Types of Home Mortgage Insurance Policies Available
Like most major investments you are going to need to have insurance when you take out a mortgage. However in this case the insurance isn't to protect you, it is to protect the lender. Whether you need insurance on your mortgage will be determined by how large a down payment you can make. If it is at all possible you should try to put down enough money to avoid having to pay the insurance.
In almost all cases you are going to have to pay mortgage insurance if you have less than twenty percent to put towards the down payment. This is because of the risk of default on the mortgage to make sure that the lender gets paid in full. The borrower will take out the insurance and pay the premiums and they lender will be listed as a beneficiary. There are rare cases where this won't be required if put down less than twenty percent but it almost always comes at the price of a higher interest rate, hardly a good trade.
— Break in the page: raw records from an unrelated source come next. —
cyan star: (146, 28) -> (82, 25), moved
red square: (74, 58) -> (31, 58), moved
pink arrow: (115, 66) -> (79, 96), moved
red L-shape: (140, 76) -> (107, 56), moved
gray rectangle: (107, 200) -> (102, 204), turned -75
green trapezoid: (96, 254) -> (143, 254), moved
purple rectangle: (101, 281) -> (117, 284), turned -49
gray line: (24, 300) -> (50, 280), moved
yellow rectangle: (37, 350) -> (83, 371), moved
When it comes to mortgage insurance you have a few different options depending on your situation. The professionals at Aurora Loan Servicing can help you determine which is best for you. Ideally you are going to want to pay as little as possible for this so it does pay to shop around. In particular for some people there are special programs in place to help keep the costs down, you are going to want to to find out if you qualify for one of these.
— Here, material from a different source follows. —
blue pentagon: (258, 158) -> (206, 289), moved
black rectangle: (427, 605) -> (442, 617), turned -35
The most common form of mortgage insurance, is private insurance. This is done through a private insurance company. In this case rates are going to vary so you are going to want to shop around. One option that may be able to save you money if you are a veteran is a the mortgage insurance offered by Veterans Affairs. This will be available at a much lower rate to qualified veterans. If you have an FHA loan the insurance will be provided automatically by the FHA. Again this will be at lower rates than you would get if you had to go through a private company.
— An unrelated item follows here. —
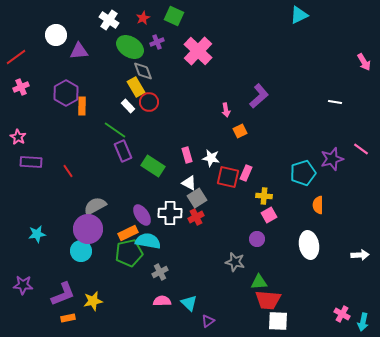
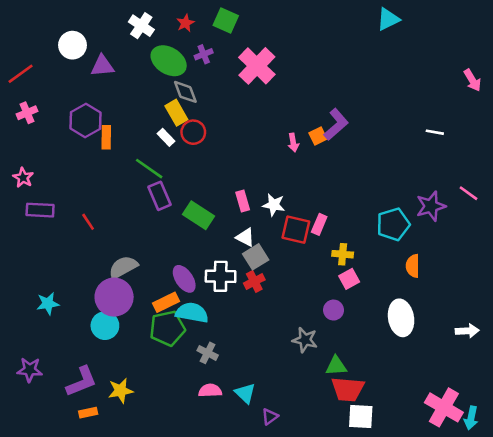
orange square: (240, 131) -> (318, 136), moved
gray cross: (160, 272) -> (208, 353), turned -35
pink cross: (342, 314) -> (444, 407), size x1.8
One important thing to keep in mind about mortgage insurance is that as you build up equity in your home you will reach the point where you no longer need the coverage. When this happens you are going to want to make sure that you stop paying. In the case of FHA loans this will happen automatically when you cross over a certain threshold. In other cases you are going to have to know when you have reached the point that you no longer have to pay the insurance. In many cases it will be necessary to refinance the mortgage just to get rid of the insurance. It is almost always worthwhile to do this since the cost of the insurance can be quite high.